Local athletes taking part in the Balloch Games. Picture by Bill Heaney
By Democrat reporter
Clydesdale Harriers, the widely-known West Dunbartonshire athletics club, are being charged £8,000 a year to let the gym at the St Peter the Apostle in Clydebank.
Councillor Douglas McAllister, the Ex-Provost, has stepped on to the starting blocks to try to gain them a reprieve from the above inflation letting charges being imposed by West Dunbartonshire Council.
He has urged the SNP administration to back off, and asked for the full Council to support his motion to have the increase dropped.
Cllr McAllister says he is disappointed to learn that a community sports group that actively encourages participation by young people into sports activities has been subjected to an 18% increase in its letting charges.
He added: “The club targets the young people from the five mainstream secondary schools and it keeps its rates low to remove barriers for less well-off young people so that they can fully participate in their activities.
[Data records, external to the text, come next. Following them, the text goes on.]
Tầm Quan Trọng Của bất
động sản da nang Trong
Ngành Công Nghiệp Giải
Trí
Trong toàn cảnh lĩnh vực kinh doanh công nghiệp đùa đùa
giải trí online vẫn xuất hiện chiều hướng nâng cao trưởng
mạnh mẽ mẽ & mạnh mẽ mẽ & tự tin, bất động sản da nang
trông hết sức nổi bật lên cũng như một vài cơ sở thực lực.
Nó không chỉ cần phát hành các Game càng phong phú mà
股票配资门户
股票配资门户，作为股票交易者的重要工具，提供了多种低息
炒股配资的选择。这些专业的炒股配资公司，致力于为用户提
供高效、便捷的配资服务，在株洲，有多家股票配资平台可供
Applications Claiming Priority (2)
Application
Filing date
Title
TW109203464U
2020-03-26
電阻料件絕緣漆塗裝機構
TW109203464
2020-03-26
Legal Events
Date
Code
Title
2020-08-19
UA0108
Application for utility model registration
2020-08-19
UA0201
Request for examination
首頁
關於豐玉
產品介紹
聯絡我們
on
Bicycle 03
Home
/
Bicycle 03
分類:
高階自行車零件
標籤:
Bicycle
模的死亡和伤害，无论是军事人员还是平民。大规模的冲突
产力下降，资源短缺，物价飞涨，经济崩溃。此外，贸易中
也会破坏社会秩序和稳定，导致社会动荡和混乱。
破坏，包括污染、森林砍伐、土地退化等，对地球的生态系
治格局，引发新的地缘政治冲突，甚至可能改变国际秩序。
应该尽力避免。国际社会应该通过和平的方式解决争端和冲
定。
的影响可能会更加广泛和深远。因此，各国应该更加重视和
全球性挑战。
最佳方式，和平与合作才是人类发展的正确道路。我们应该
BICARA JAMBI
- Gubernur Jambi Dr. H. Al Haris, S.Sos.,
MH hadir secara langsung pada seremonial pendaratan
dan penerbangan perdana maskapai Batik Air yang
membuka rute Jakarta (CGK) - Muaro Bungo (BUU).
“In the Year of Young People, it is indeed unfortunate that the club had seen its letting costs increase from £7,000 to £8,000.”
He moved that the Council should call on the Chief Executive [Joyce White] to explore options and to bring a report to the next Council meeting with a resolution to the situation.
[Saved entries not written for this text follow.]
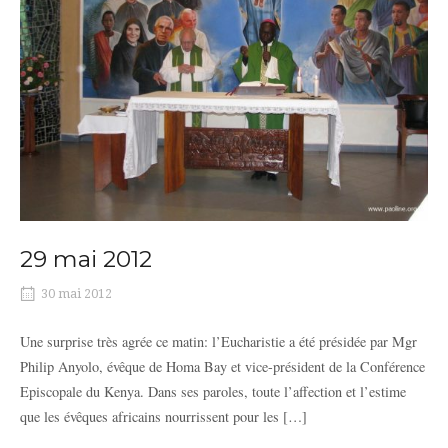
29 mai 2012
30 mai 2012
Une surprise très agrée ce matin: l’Eucharistie a été présidée par Mgr
Philip Anyolo, évêque de Homa Bay et vice-président de la Conférence
Episcopale du Kenya. Dans ses paroles, toute l’affection et l’estime
que les évêques africains nourrissent pour les […]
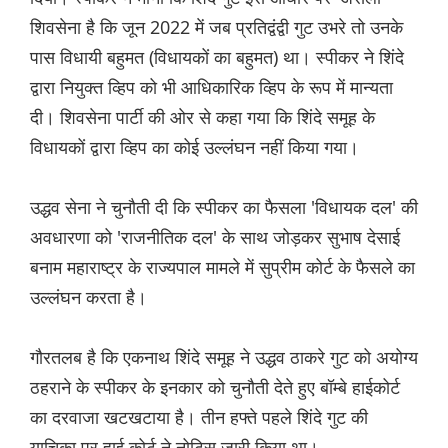
शिवसेना है कि जून 2022 में जब प्रतिद्वंद्वी गुट उभरे तो उनके
पास विधायी बहुमत (विधायकों का बहुमत) था। स्पीकर ने शिंदे
द्वारा नियुक्त व्हिप को भी आधिकारिक व्हिप के रूप में मान्यता
दी। शिवसेना पार्टी की ओर से कहा गया कि शिंदे समूह के
विधायकों द्वारा व्हिप का कोई उल्लंघन नहीं किया गया।
उद्धव सेना ने चुनौती दी कि स्पीकर का फैसला 'विधायक दल' की
अवधारणा को 'राजनीतिक दल' के साथ जोड़कर सुभाष देसाई
बनाम महाराष्ट्र के राज्यपाल मामले में सुप्रीम कोर्ट के फैसले का
उल्लंघन करता है।
गौरतलब है कि एकनाथ शिंदे समूह ने उद्धव ठाकरे गुट को अयोग्य
ठहराने के स्पीकर के इनकार को चुनौती देते हुए बॉम्बे हाईकोर्ट
का दरवाजा खटखटाया है। तीन हफ्ते पहले शिंदे गुट की
याचिका पर हाई कोर्ट ने नोटिस जारी किया था।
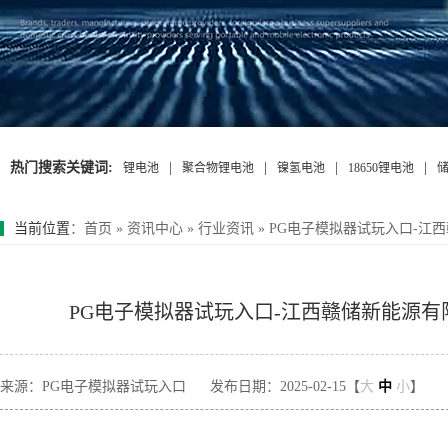
热门搜索关键词:
|
|
|
|
锂电池
聚合物锂电池
镍氢电池
18650锂电池
当前位置
：
首页
»
资讯中心
»
行业资讯
»
PG电子模拟器试玩入口-江西
PG电子模拟器试玩入口-江西赣储新能源有限
来源：PG电子模拟器试玩入口
发布日期：2025-02-15【
大
中
小
】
Cllr McAllister said: “This could include setting up a support grant from reserves to help the organisation to obtain financial support to keep its club fees affordable
“Alternatively, it could be a supported grant from the Year of Young People legacy fund.”
The club has been informed that they would have their access to facilities at St. Peter the Apostle Secondary School cut back, essentially locking the community out of using the sports facilities including the community use of the running track and so on.
The Labour Ex-Provost will be asking that the Council report should also explore the rationale for this change and consider the implications of reversing this so that the club can continue to provide the service to local young people.